National Choose and Book usage has dropped below 50% and is just 25% in some areas.

Usage of the e-booking system reached a high of 57% in March 2009 and remained at that level for around two years, but has now dropped below 2008 levels.

The decline has been linked to the end of GP funding for using the electronic referral system. A Department of Health spokesperson told eHealth Insider the national usage of C&B for GP referrals to first outpatient appointments in March 2012 was 49%.

The latest DH figures show NHS South West is the strategic health authority area with the highest usage at 77%, while NHS South East Coast has the lowest at 25%.

Figures for the remaining SHAs are; North East, 71%; North West, 52%; Yorkshire and the Humber, 51%; East Midlands, 75%; West Midlands, 36%; East of England, 50%; London, 37%; South Central, 34%.

GP funding for use of Choose and Bookwas first provided through a national directed enhanced service and then followed up with local enhanced service payments in many primary care trusts.

Payments ranged from about 50p to about £4 for every patient booked through C&B. More than a third of trusts offering a LES removed payments in 2010-11.

Joint chairman of the BMA and RCGP’s joint IT committee, Dr Paul Cundy, said that while some GPs think C&B is brilliant “a lot don’t.”

Dr Cundy told EHI that two issues made the project less successful than it should have been. The first was the government’s insistence on the ‘choose’ part of C&B.

Dr Cundy argued that a simple e-booking system would have been taken up “very, very enthusiastically”, but the “choose” part was a political initiative.

He said the other problem was the way in which trusts can “manipulate the appointments” to manage their own workload, which means GPs “don’t have trust in the system”.

The system was launched in July 2004, with ambitious early plans calling for the system to be fully implemented across England by the end of 2005.

In January 2008, usage hit 50% and it reached a high of 57% in March the following year. But In January last year, the DH downgraded the target for the proportion of appointments made through the e-booking system to "a useful guide.”

A DH spokesperson told eHealth Insider the department is working closely with the local NHS to improve the use of C&B and remains committed to seeing the system embedded into daily clinical practice.

A new consultation paper released this month – ‘Liberating the NHS: No decision about me, without me’ – says the DH is also looking at developing the e-booking system and NHS Choices so that patients can book directly through C&B.

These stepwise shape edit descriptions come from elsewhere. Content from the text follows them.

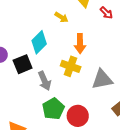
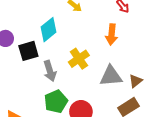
orange arrow: (80, 44) -> (112, 34), moved
yellow cross: (71, 66) -> (79, 59), turned 30

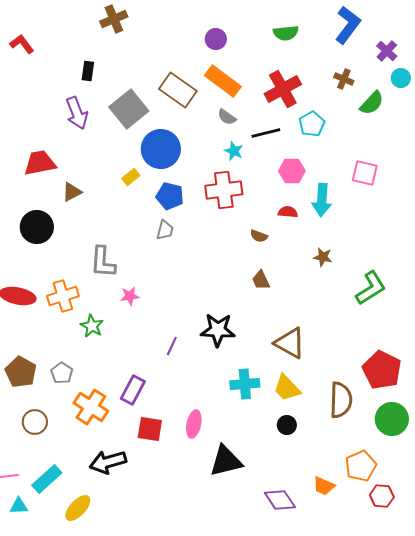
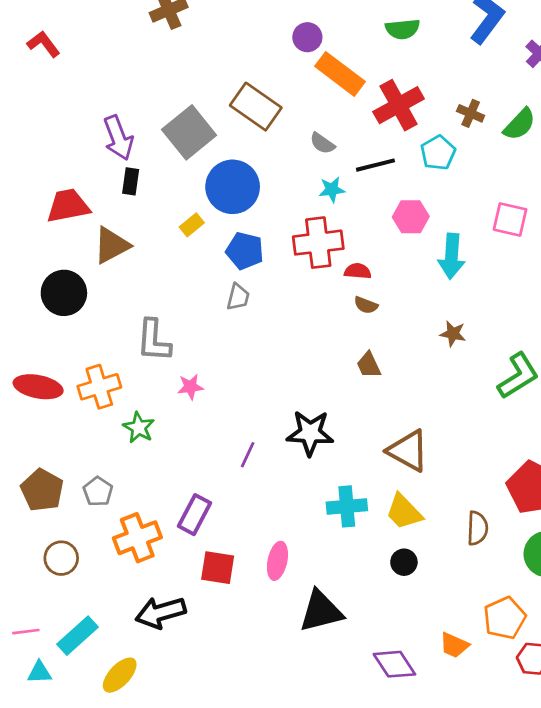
black rectangle: (88, 71) -> (131, 181), moved
brown cross: (344, 79) -> (471, 113), moved
orange rectangle: (223, 81) -> (340, 74), moved
cyan star: (234, 151) -> (332, 190), turned -30
brown triangle: (72, 192) -> (112, 245), size x1.4
red semicircle: (288, 212) -> (358, 271), moved
brown semicircle: (341, 400) -> (477, 528), size x0.7
orange cross: (91, 407) -> (137, 538), turned 36

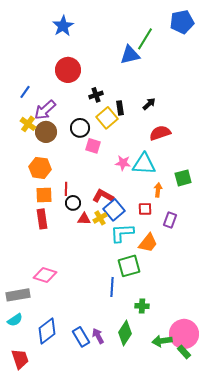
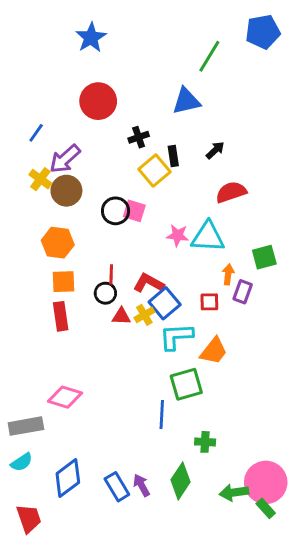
blue triangle: (130, 55) -> (186, 101), moved
black circle: (80, 128) -> (116, 211), moved
red line: (66, 189) -> (111, 274), moved
purple rectangle: (170, 220) -> (243, 292), moved

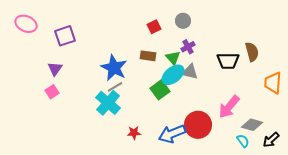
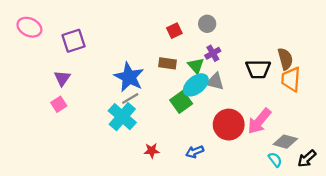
orange trapezoid: (273, 83) -> (291, 79), moved
red circle: (198, 125) -> (229, 125), moved
blue arrow: (172, 134) -> (195, 152), size x0.6

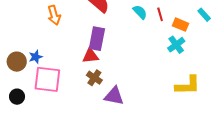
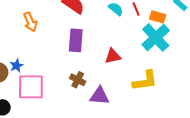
cyan cross: (176, 45) -> (156, 37), size x1.6
red triangle: (91, 56) -> (113, 56), moved
yellow L-shape: (188, 85) -> (145, 81), moved

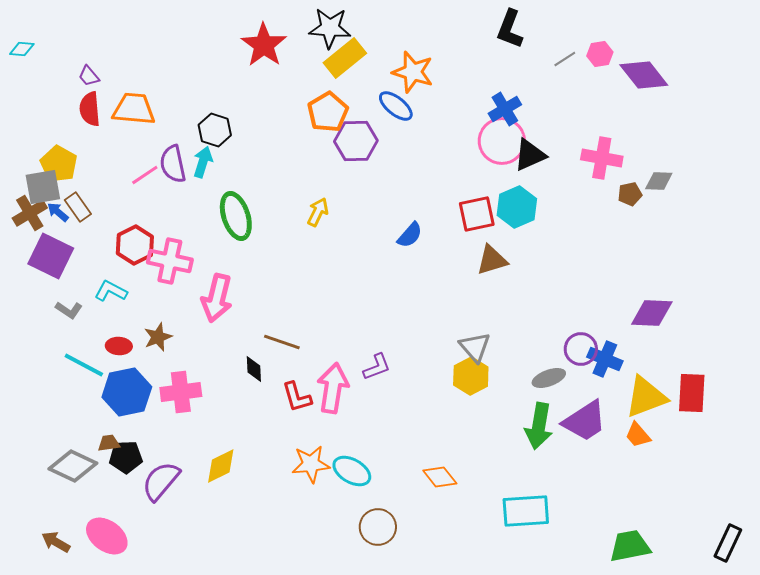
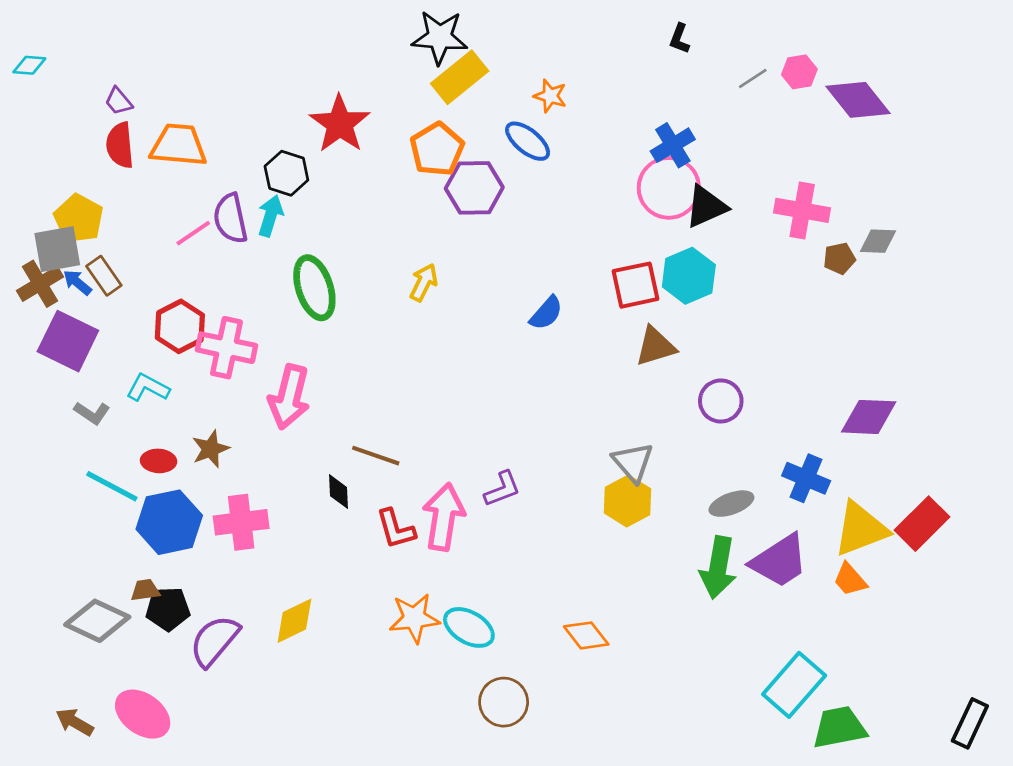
black L-shape: (510, 29) -> (679, 39), size x0.6
red star: (264, 45) -> (340, 124), moved
orange star: (413, 72) -> (550, 96), size x0.6
purple circle: (581, 349) -> (721, 401), moved
red rectangle: (692, 393) -> (922, 524), turned 42
cyan rectangle: (526, 511) -> (794, 685), moved, turned -45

The document says that where C&B is not being used, “formal requirements to support greater choice for patients will have to be met by alternative, potentially labour intensive, methods.”

EHI commenters responded saying that the system is time consuming, has poor functionality and is a “complete waste of time” because hardly any appointments are made available by the hospitals; although one argued that when implemented properly it is a “great time saver.”